By Arik Hesseldahl
Software giant Microsoft just filed its annual proxy statement with the U.S. Securities and Exchange Commission, and it contains the assessment by the company's board of directors of CEO Steve Ballmer.
Ballmer takes home a base salary of $682,000, and his bonus doubled it to just shy of $1.4 million. But it could have been higher. The board had the authority to award Ballmer a bonus worth up to 200 percent of his base salary and decided not to, opting instead to keep it at 100 percent.
But see, it's not about the money. This is all the equivalent of change found under a couch cushion when compared to the worth of Ballmer's holdings of Microsoft shares, which are worth about $14 billion or so. It's about what Microsoft's board thinks, especially at a time when some people have started to argue that it's time for a change at Microsoft's top.
There is, for instance, the issue of Windows Mobile, which Ballmer readily admits isn't selling "as well as we would have liked." And what about that 2 percent decline in Windows revenue?
The board's verdict:
For fiscal year 2011, the Compensation Committee recommended and the independent members of our Board of Directors approved an Incentive Plan award of $682,500, which was 100% of his target award. The award was based on his performance appraisal and other relevant information considered by the independent members of the Board, including: Mr. Ballmer's performance against his individual commitments; the operating income performance of the Company relative to 25 large technology companies (a group that includes most of our Technology Peers); successful product launches including Kinect for Xbox and Office 365, enhancements to Windows Azure and Bing; continued progress positioning the company as a leader in the cloud and cloud-based infrastructure; key partnerships with Facebook and Nokia; significant progress in development of the next generation of Windows; work toward the successful acquisition of Skype; lower than expected initial sales of Windows Phone 7; the 2% decline in revenue for the Windows and Windows Live Division; the need for further progress in new form factors; and an overall strong financial year in which Microsoft reported record revenue of $69.9 billion, record operating income of $27.1 billion, and record earnings per share of $2.69 representing 12%, 13%, and 28% growth, respectively.

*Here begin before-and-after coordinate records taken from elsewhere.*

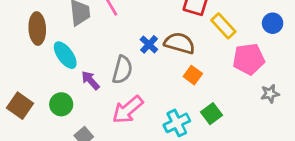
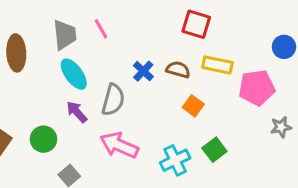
yellow rectangle: (223, 26) -> (217, 65), moved, turned -35
brown semicircle: (180, 43) -> (178, 70), size x0.7
cyan ellipse: (65, 55) -> (74, 74), moved
pink arrow: (128, 110) -> (119, 145), turned 64

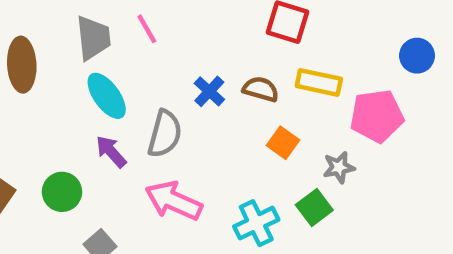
gray star: (281, 127) -> (339, 167), moved

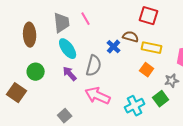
yellow rectangle: (319, 82) -> (152, 48), moved
brown semicircle: (261, 89) -> (131, 37), moved
green circle: (62, 192) -> (36, 72), moved

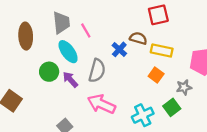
red square: (149, 16) -> (158, 15), turned -30
pink line: (86, 19) -> (86, 30), moved
green circle: (36, 72) -> (49, 72), moved

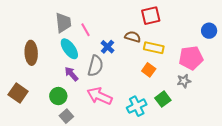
brown ellipse: (26, 36) -> (31, 53), moved
blue cross: (119, 49) -> (108, 47), moved
green circle: (49, 72) -> (58, 96), moved
gray star: (184, 87) -> (184, 81), moved

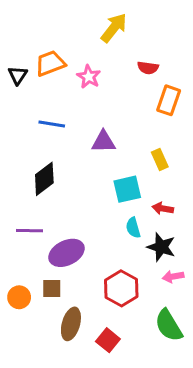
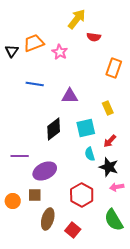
red semicircle: (148, 68) -> (94, 37), moved
black diamond: (44, 179) -> (54, 129), moved
red arrow: (163, 208) -> (110, 141), turned -56

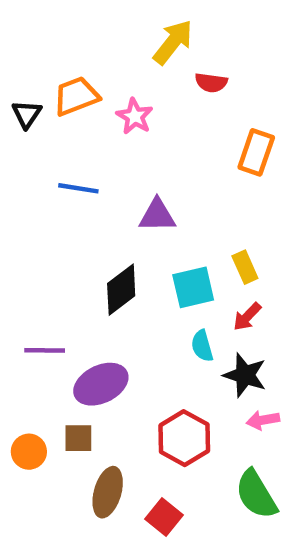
yellow rectangle: (108, 108) -> (245, 267), moved

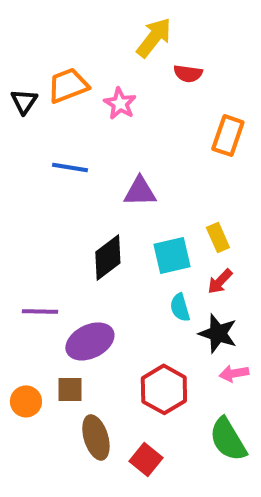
brown ellipse: (108, 492) -> (96, 437), turned -33

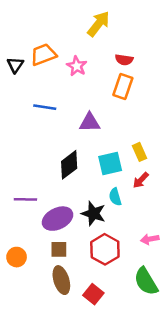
red semicircle: (188, 74) -> (124, 60), moved
orange rectangle: (228, 136) -> (123, 87), moved
black star: (218, 333) -> (93, 213), moved
brown square: (70, 389) -> (59, 249), moved

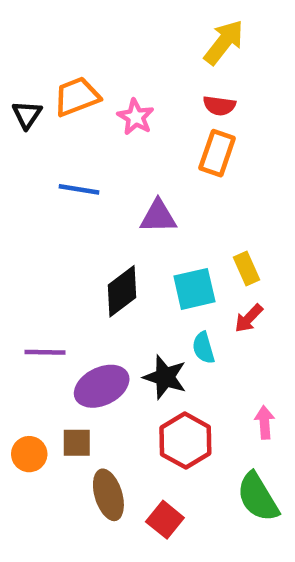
yellow arrow: (99, 24) -> (224, 42), moved
pink arrow: (150, 239) -> (265, 422), turned 96
brown square: (59, 249) -> (77, 443), moved

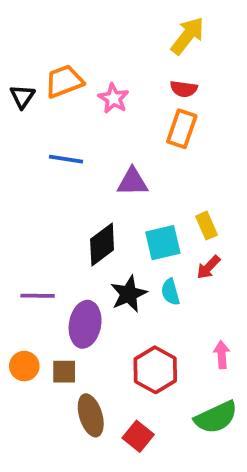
black star: (165, 377) -> (129, 294), moved, turned 30
purple ellipse: (102, 386) -> (85, 324), turned -54
orange circle: (29, 454) -> (24, 366), moved
green semicircle: (258, 497) -> (216, 417), turned -84

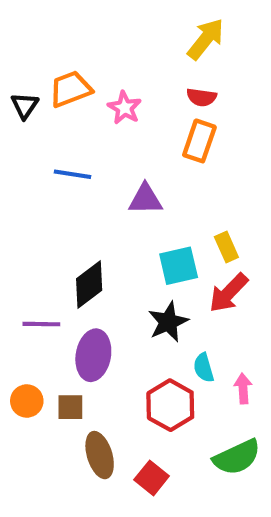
black diamond: (102, 245) -> (89, 285), moved
red arrow: (208, 267) -> (229, 293), size x1.5
cyan semicircle: (170, 292) -> (204, 368), moved
black star: (129, 294) -> (168, 322), moved

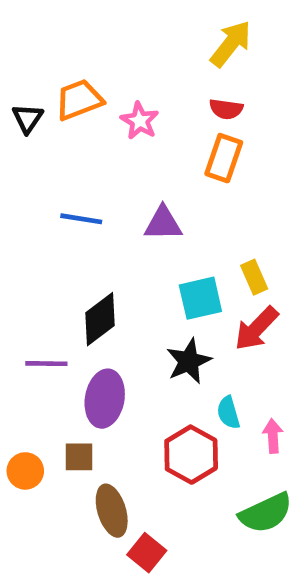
blue line: (73, 174) -> (81, 219), moved
orange circle: (27, 401) -> (25, 471), moved
red square: (152, 478) -> (147, 553), moved

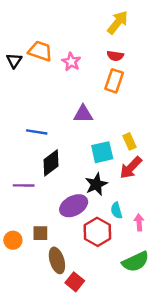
orange trapezoid: (79, 100) -> (40, 51), turned 40
blue line: (81, 219) -> (37, 132), moved
purple ellipse: (105, 399) -> (74, 206), moved, turned 52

Yay Ballmer. So how did the rest of the senior management team do? Here's what the board says in the proxy filing.
CFO Peter Klein: He get $3.6 million, which was 120 percent of his target award, and credit for focusing on operating expenses and on the capital allocation plan, which resulted in $16.9 billion of cash returned to shareholders by way of share buybacks and dividends. He also did the due diligence on the Skype acquisition.
Kurt DelBene, president of the Microsoft Office Division: Annual revenue from the division increased 17 percent to $20 billion; Office 2010 was the fastest-selling version in the product's history; and Office 365 got out the door. Plus Sharepoint, Exchange and Lync had "double digit growth." Based on his fiscal year 2011 performance, DelBene received an incentive plan award of $7.25 million, 132 percent of his target award.
Steven Sinofsky, president Windows and Windows Live: Revenue is falling slightly in this group beacuse of the decline in consumer PC sales, but Windows 8 is on the way. For all this Sinofsky, got $6.3 million or 90 percent of his target award.
Kevin Turner, COO: With Microsoft reporting annual revenue of $70 billion and operating income of $27 billion, up 13 percent, Turner earned an incentive plan award of $9.63 million, 110 percent of his target.